A total of 1188 radiomics features were extracted for each patient using AK software. The details of all radiomics features are described in Supplementary Materials II. Firstly, 871 robust features were subjected using analysis of variance to preliminarily exclude the superfluous features, following which 559 radiomics features were retained. Then, minimum redundancy-maximum relevance algorithm was performed to eliminate the redundant and irrelevant radiomics features, following which 68 features were retained. Finally, the gradient boosting decision tree algorithm was used to reduce the dimension of the remaining features to select the most powerful radiomics feature subset, leading to retention of 14 features. Details of the remaining radiomics features are shown in Supplementary Materials III. We performed logistic regression analysis of these residual radiomics features to establish the radiomics model. Thereafter, we calculated the radiomics score (rad-score) for each patient. Details of the rad-score are shown in Supplementary Materials IV.

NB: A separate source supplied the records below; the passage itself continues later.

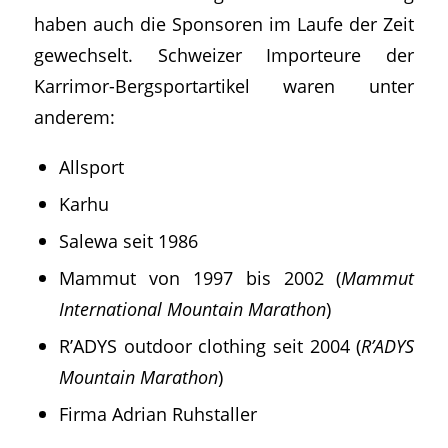
haben auch die Sponsoren im Laufe der Zeit
gewechselt. Schweizer Importeure der
Karrimor-Bergsportartikel waren unter
anderem:
Allsport
Karhu
Salewa seit 1986
Mammut von 1997 bis 2002 (
Mammut
International Mountain Marathon
)
R’ADYS outdoor clothing seit 2004 (
R’ADYS
Mountain Marathon
)
Firma Adrian Ruhstaller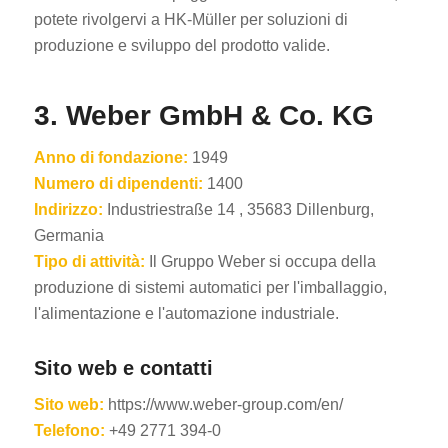
potete rivolgervi a HK-Müller per soluzioni di
produzione e sviluppo del prodotto valide.
3. Weber GmbH & Co. KG
Anno di fondazione:
1949
Numero di dipendenti:
1400
Indirizzo:
Industriestraße 14 , 35683 Dillenburg,
Germania
Tipo di attività:
Il Gruppo Weber si occupa della
produzione di sistemi automatici per l'imballaggio,
l'alimentazione e l'automazione industriale.
Sito web e contatti
Sito web:
https://www.weber-group.com/en/
Telefono:
+49 2771 394-0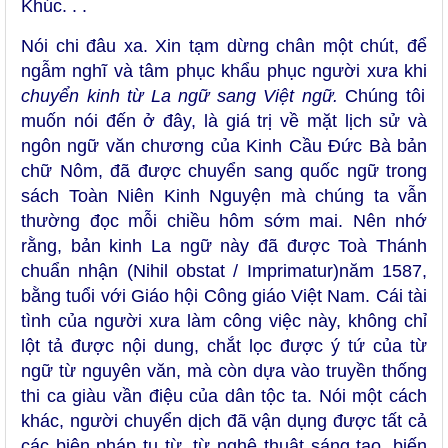
Khúc. . .
Nói chi đâu xa. Xin tạm dừng chân một chút, để
ngẫm nghĩ và tâm phục khẩu phục người xưa khi
chuyển kinh từ La ngữ sang Việt ngữ.
Chúng tôi
muốn nói đến ở đây, là giá trị về mặt lịch sử và
ngôn ngữ văn chương của Kinh Cầu Đức Bà bản
chữ Nôm, đã được chuyển sang quốc ngữ trong
sách Toàn Niên Kinh Nguyện mà chúng ta vẫn
thường đọc mỗi chiều hôm sớm mai. Nên nhớ
rằng, bản kinh La ngữ này đã được Toà Thánh
chuẩn nhận (Nihil obstat / Imprimatur)năm 1587,
bằng tuổi với Giáo hội Công giáo Việt Nam. Cái tài
tình của người xưa làm công việc này, không chỉ
lột tả được nội dung, chắt lọc được ý tứ của từ
ngữ từ nguyên văn, mà còn dựa vào truyền thống
thi ca giàu vần điệu của dân tộc ta. Nói một cách
khác, người chuyển dịch đã vận dụng được tất cả
các biện pháp tu từ, từ nghệ thuật sáng tạo, biến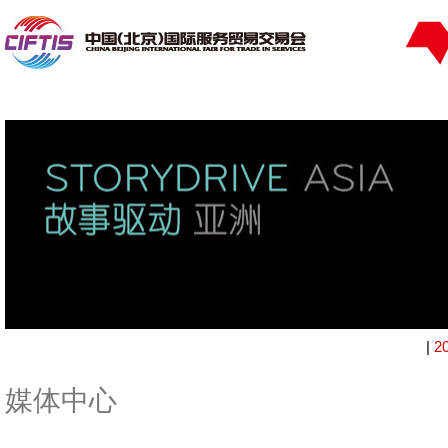
|
2
媒体中心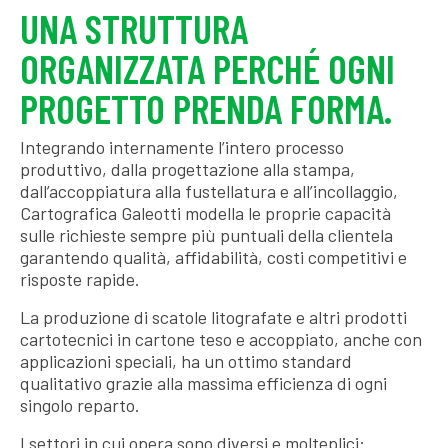
UNA STRUTTURA
ORGANIZZATA PERCHÉ OGNI
PROGETTO PRENDA FORMA.
Integrando internamente l’intero processo
produttivo, dalla progettazione alla stampa,
dall’accoppiatura alla fustellatura e all’incollaggio,
Cartografica Galeotti modella le proprie capacità
sulle richieste sempre più puntuali della clientela
garantendo qualità, affidabilità, costi competitivi e
risposte rapide.
La produzione di scatole litografate e altri prodotti
cartotecnici in cartone teso e accoppiato, anche con
applicazioni speciali, ha un ottimo standard
qualitativo grazie alla massima efficienza di ogni
singolo reparto.
I settori in cui opera sono diversi e molteplici: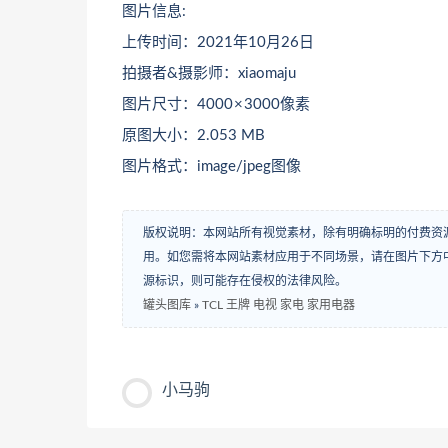
图片信息:
上传时间：2021年10月26日
拍摄者&摄影师：xiaomaju
图片尺寸：4000 × 3000像素
原图大小：2.053 MB
图片格式：image/jpeg图像
版权说明：本网站所有视觉素材，除有明确标明的付费资
用。如您需将本网站素材应用于不同场景，请在图片下方中
源标识，则可能存在侵权的法律风险。
罐头图库
»
TCL 王牌 电视 家电 家用电器
小马驹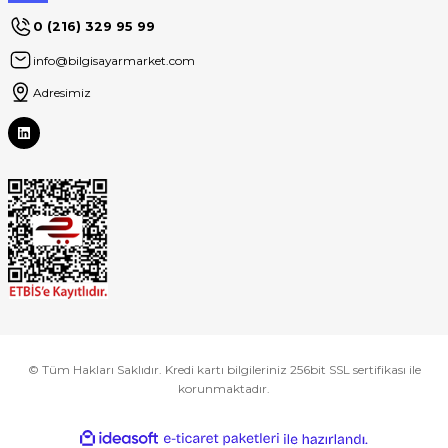
0 (216) 329 95 99
info@bilgisayarmarket.com
Adresimiz
© Tüm Hakları Saklıdır. Kredi kartı bilgileriniz 256bit SSL sertifikası ile
korunmaktadır.
ideasoft
ile
e-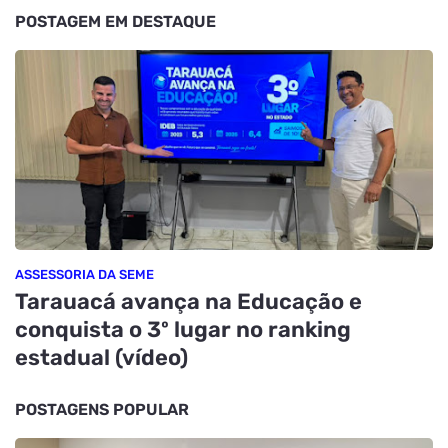
POSTAGEM EM DESTAQUE
ASSESSORIA DA SEME
Tarauacá avança na Educação e
conquista o 3º lugar no ranking
estadual (vídeo)
POSTAGENS POPULAR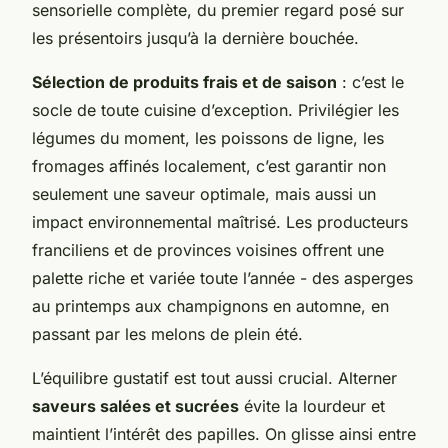
sensorielle complète, du premier regard posé sur
les présentoirs jusqu’à la dernière bouchée.
Sélection de produits frais et de saison
: c’est le
socle de toute cuisine d’exception. Privilégier les
légumes du moment, les poissons de ligne, les
fromages affinés localement, c’est garantir non
seulement une saveur optimale, mais aussi un
impact environnemental maîtrisé. Les producteurs
franciliens et de provinces voisines offrent une
palette riche et variée toute l’année - des asperges
au printemps aux champignons en automne, en
passant par les melons de plein été.
L’équilibre gustatif est tout aussi crucial. Alterner
saveurs salées et sucrées
évite la lourdeur et
maintient l’intérêt des papilles. On glisse ainsi entre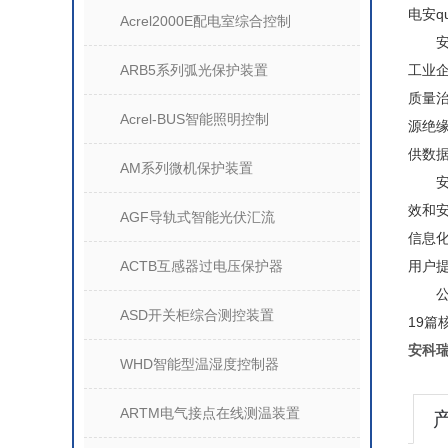
电安q
Acrel2000E配电室综合控制
安科
ARB5系列弧光保护装置
工业
质量
Acrel-BUS智能照明控制
源绝
供数
AM系列微机保护装置
安科
效和
AGF导轨式智能光伏汇流
信息
ACTB互感器过电压保护器
用户
公司高
ASD开关柜综合测控装置
19篇
安科
WHD智能型温湿度控制器
ARTM电气接点在线测温装置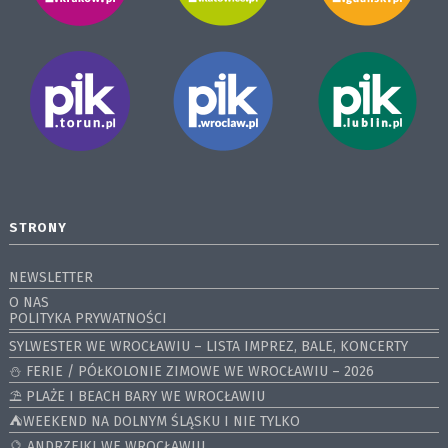
STRONY
NEWSLETTER
O NAS
POLITYKA PRYWATNOŚCI
SYLWESTER WE WROCŁAWIU – LISTA IMPREZ, BALE, KONCERTY
⛄️ FERIE / PÓŁKOLONIE ZIMOWE WE WROCŁAWIU – 2026
⛱️ PLAŻE I BEACH BARY WE WROCŁAWIU
⛺️WEEKEND NA DOLNYM ŚLĄSKU I NIE TYLKO
🔮 ANDRZEJKI WE WROCŁAWIU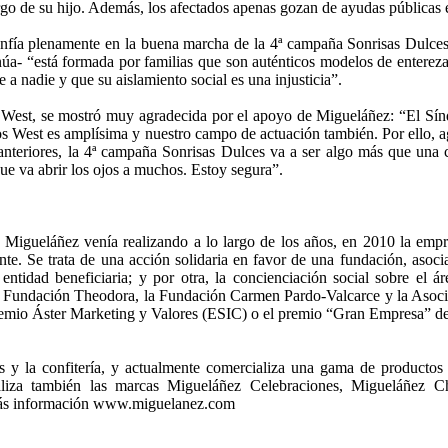
rgo de su hijo. Además, los afectados apenas gozan de ayudas públicas e
nfía plenamente en la buena marcha de la 4ª campaña Sonrisas Dulces,
a- “está formada por familias que son auténticos modelos de entereza 
 a nadie y que su aislamiento social es una injusticia”.
e West, se mostró muy agradecida por el apoyo de Migueláñez: “El S
iños West es amplísima y nuestro campo de actuación también. Por ello,
anteriores, la 4ª campaña Sonrisas Dulces va a ser algo más que una
ue va abrir los ojos a muchos. Estoy segura”.
ue Migueláñez venía realizando a lo largo de los años, en 2010 la em
iente. Se trata de una acción solidaria en favor de una fundación, asoc
ntidad beneficiaria; y por otra, la concienciación social sobre el á
 la Fundación Theodora, la Fundación Carmen Pardo-Valcarce y la Aso
 Premio Áster Marketing y Valores (ESIC) o el premio “Gran Empresa” d
 y la confitería, y actualmente comercializa una gama de productos e
iza también las marcas Migueláñez Celebraciones, Migueláñez Choc
 más información www.miguelanez.com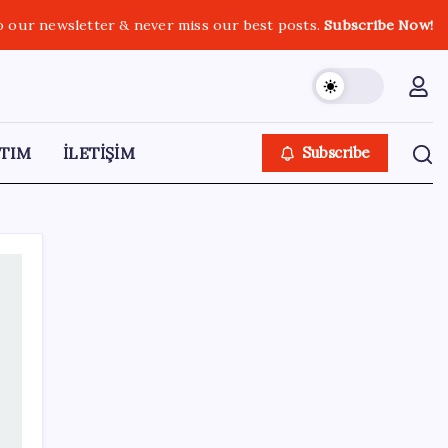
o our newsletter & never miss our best posts.
Subscribe Now!
TIM
İLETİŞİM
Subscribe
SON YAZILAR
‘Çerçeve yasa’yı imzalamamış, paylaşımı
dikkat çekmişti: MHP’den ‘İzzet Ulvi Yönter’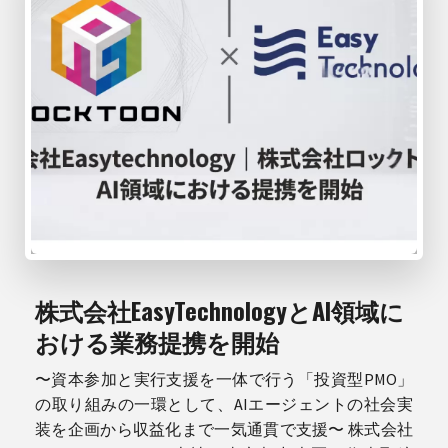
株式会社EasyTechnologyとAI領域に
おける業務提携を開始
〜資本参加と実行支援を一体で行う「投資型PMO」
の取り組みの一環として、AIエージェントの社会実
装を企画から収益化まで一気通貫で支援〜 株式会社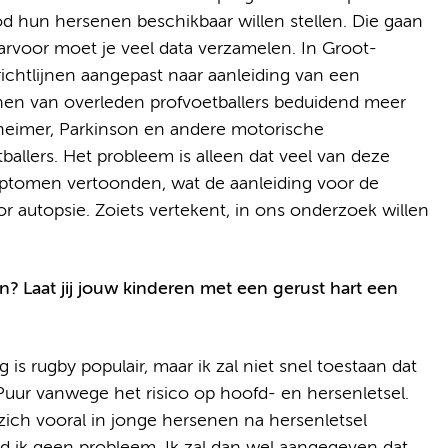
d hun hersenen beschikbaar willen stellen. Die gaan
rvoor moet je veel data verzamelen. In Groot-
richtlijnen aangepast naar aanleiding van een
enen van overleden profvoetballers beduidend meer
zheimer, Parkinson en andere motorische
ballers. Het probleem is alleen dat veel van deze
mptomen vertoonden, wat de aanleiding voor de
 autopsie. Zoiets vertekent, in ons onderzoek willen
aan? Laat jij jouw kinderen met een gerust hart een
g is rugby populair, maar ik zal niet snel toestaan dat
Puur vanwege het risico op hoofd- en hersenletsel.
zich vooral in jonge hersenen na hersenletsel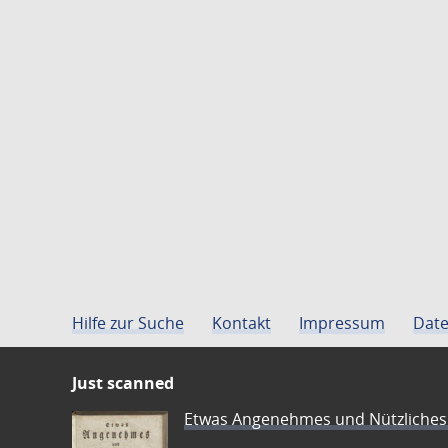
Hilfe zur Suche
Kontakt
Impressum
Date
Just scanned
Etwas Angenehmes und Nützliches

Evaluation of PI-RADS v2.1 and Radiomics Model

The diagnostic performance of PI-RADS v2.1 and radiomics model was evaluated using the receiver operative characteristic (ROC) curve analysis. The area under the curve (AUC), sensitivity, specificity, positive predictive value (PPV), and negative predictive value (NPV) were calculated in the training group, testing group, and the entire cohort, respectively. Respective AUC values were compared using the DeLong method to determine any significant difference. The agreement between radiomics model-predicted and expected probabilities was assessed using calibration curves and Hosmer–Lemeshow test. The clinical usefulness and the benefits of the radiomics model were evaluated using decision curve analysis (DCA). Five-fold cross-validation was also utilized for radiomics model evaluation. Finally, we used ROC curves to verify the predictive ability of radiomics model for lesions with different PI-RADS v2.1 score assigned by Radiologist A and Radiologist B, respectively. The radiomics workflow is shown in Fig. 6.

Figure 6
figure 6

The radiomics workflow.

Statistical analyses

Statistical analyses were performed using the SPSS software (version 24.0), MedCalc software (version 17.9.4), and R software (version 3.6.2). Normally distributed continuous variables with homogeneous variance are expressed as mean ± standard deviation and between-group differences assessed using independent sample t test. Non-normally distributed continuous variables are presented as median (interquartile range) and between-group differences assessed using Mann–Whitney U test. Categorical variables are presented as frequencies and between-group differences assessed using Pearson’s Chi-squared test or Fisher’s exact test. Two-sided P values < 0.05 were considered indicative of statistical significance.

Ethics declarations

The study was approved by the institutional review board and the Zhejiang Provincial People’s Hospital ethics committee. This study was conducted in accordance with the relevant guidelines, national legislation and the institutional requirements. Written informed consent for participation was not required for this study in accordance with the national legislation and the institutional requirements.